* What to produce: Pull every line containing "each" from the data.

* Recorded information:
-=-=-=-=-
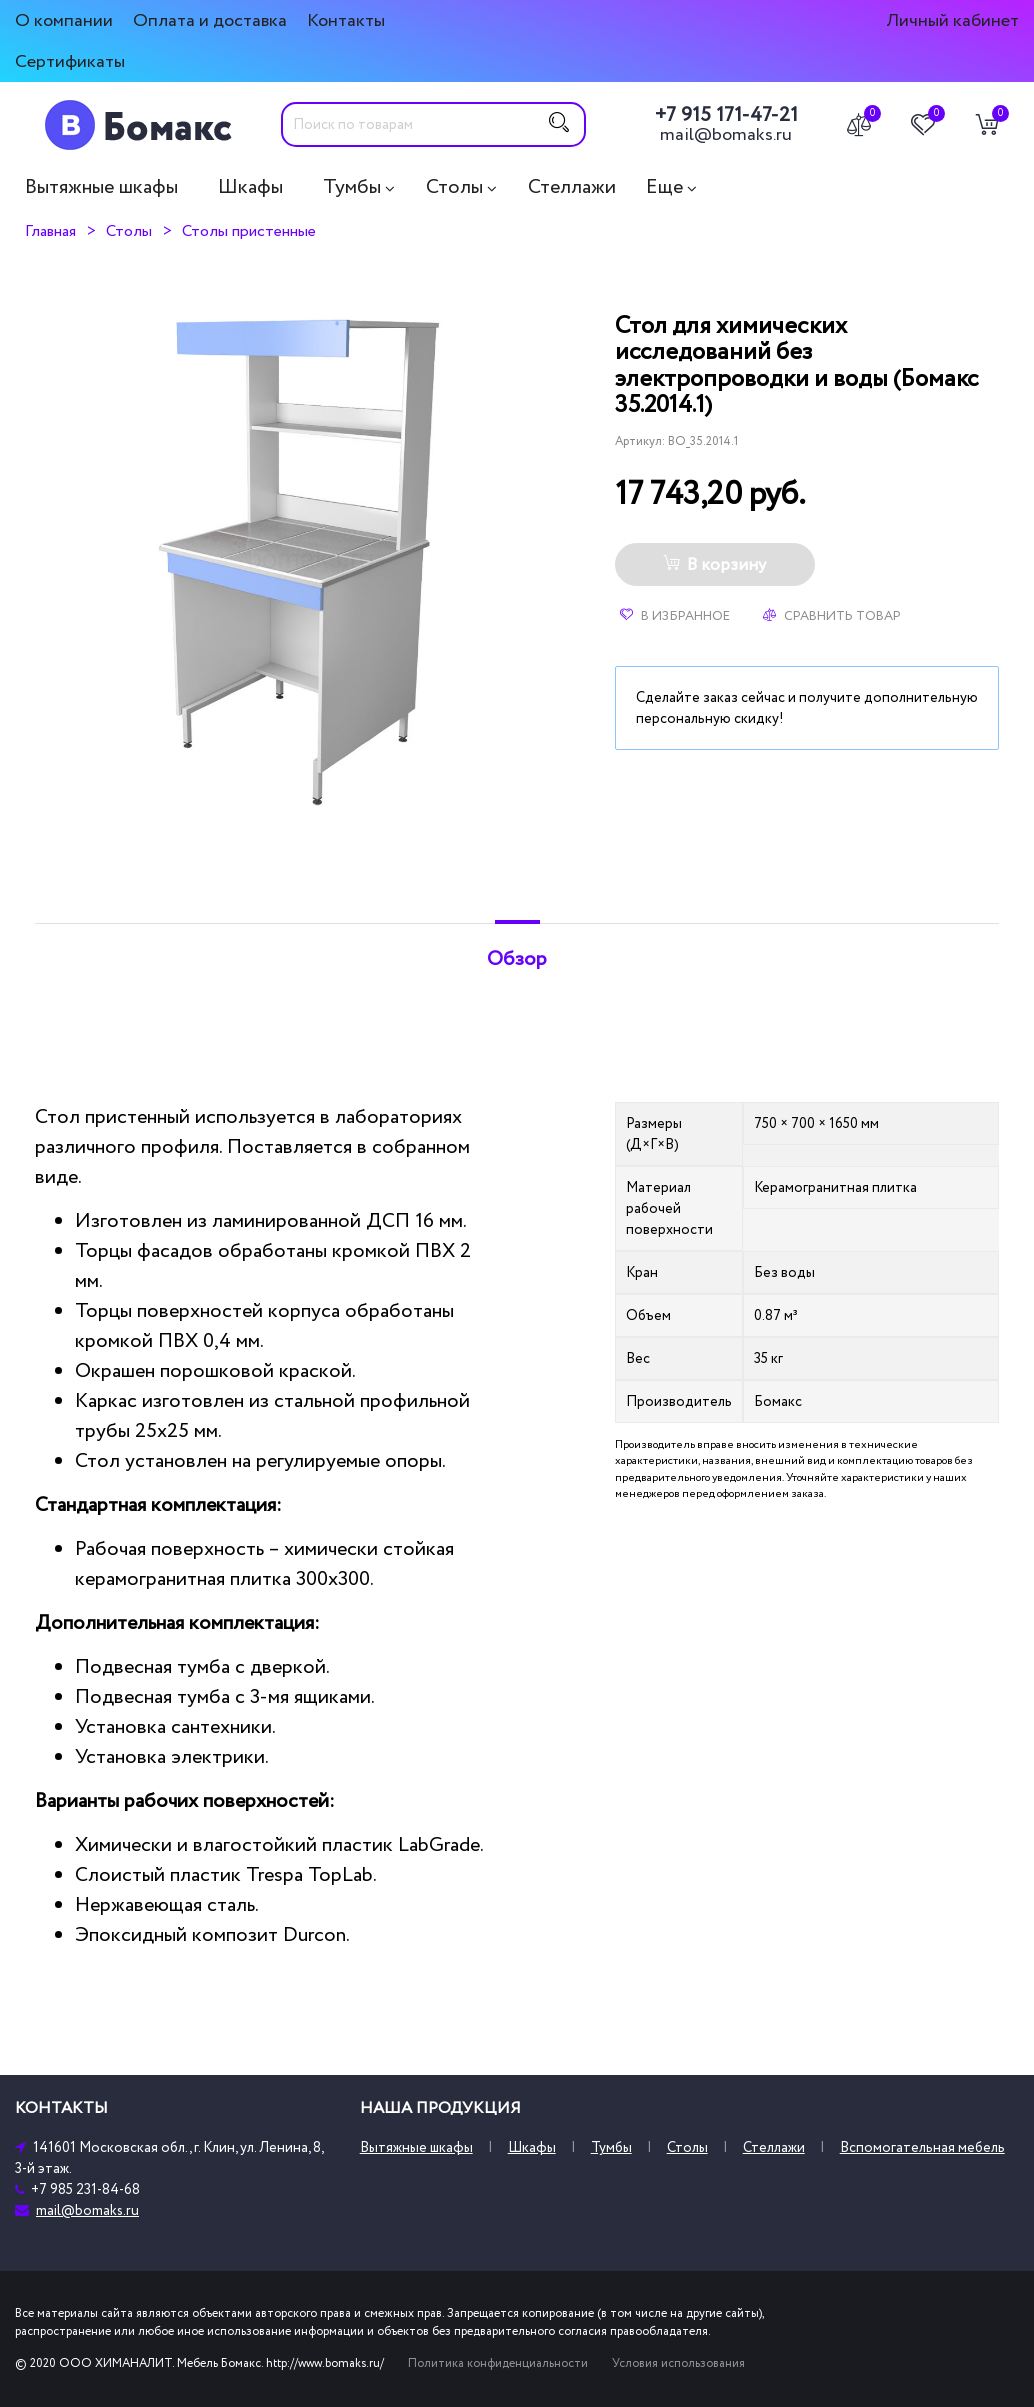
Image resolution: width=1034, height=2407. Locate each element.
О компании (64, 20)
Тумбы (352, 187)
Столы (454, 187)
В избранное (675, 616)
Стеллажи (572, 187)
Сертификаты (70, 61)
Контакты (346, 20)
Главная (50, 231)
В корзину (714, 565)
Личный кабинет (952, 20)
-=-=-=-=-
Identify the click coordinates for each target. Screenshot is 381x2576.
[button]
-=-=-=-=-
* Result:
Image resolution: width=1034, height=2407. Locate each element.
Identify the click coordinates for each target. Screenshot is 381x2576.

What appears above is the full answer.